____ INPUT MATERIAL

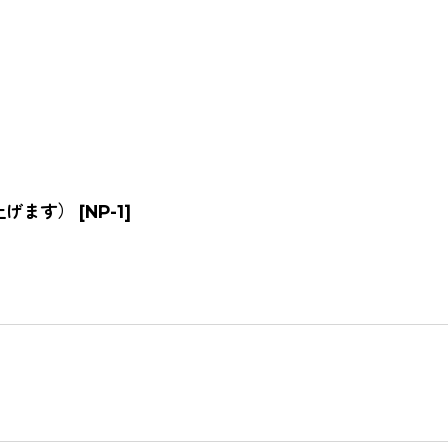
上げます）
[
NP-1
]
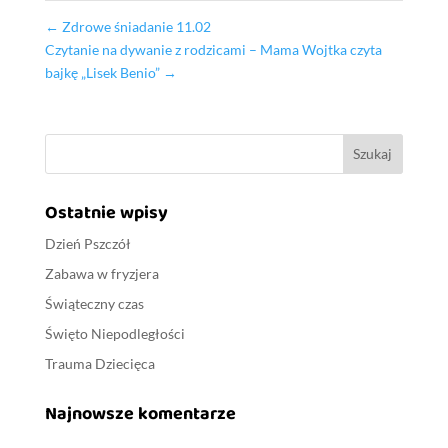
←
Zdrowe śniadanie 11.02
Czytanie na dywanie z rodzicami – Mama Wojtka czyta
bajkę „Lisek Benio”
→
Ostatnie wpisy
Dzień Pszczół
Zabawa w fryzjera
Świąteczny czas
Święto Niepodległości
Trauma Dziecięca
Najnowsze komentarze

________

*WHAT TO WORK ON*
In the material above, find the line with "Czytanie na dywanie"; then retype it and every line after it through the last, exactly as written.

*TASK SOLUTION*
Czytanie na dywanie z rodzicami – Mama Wojtka czyta
bajkę „Lisek Benio”
→
Ostatnie wpisy
Dzień Pszczół
Zabawa w fryzjera
Świąteczny czas
Święto Niepodległości
Trauma Dziecięca
Najnowsze komentarze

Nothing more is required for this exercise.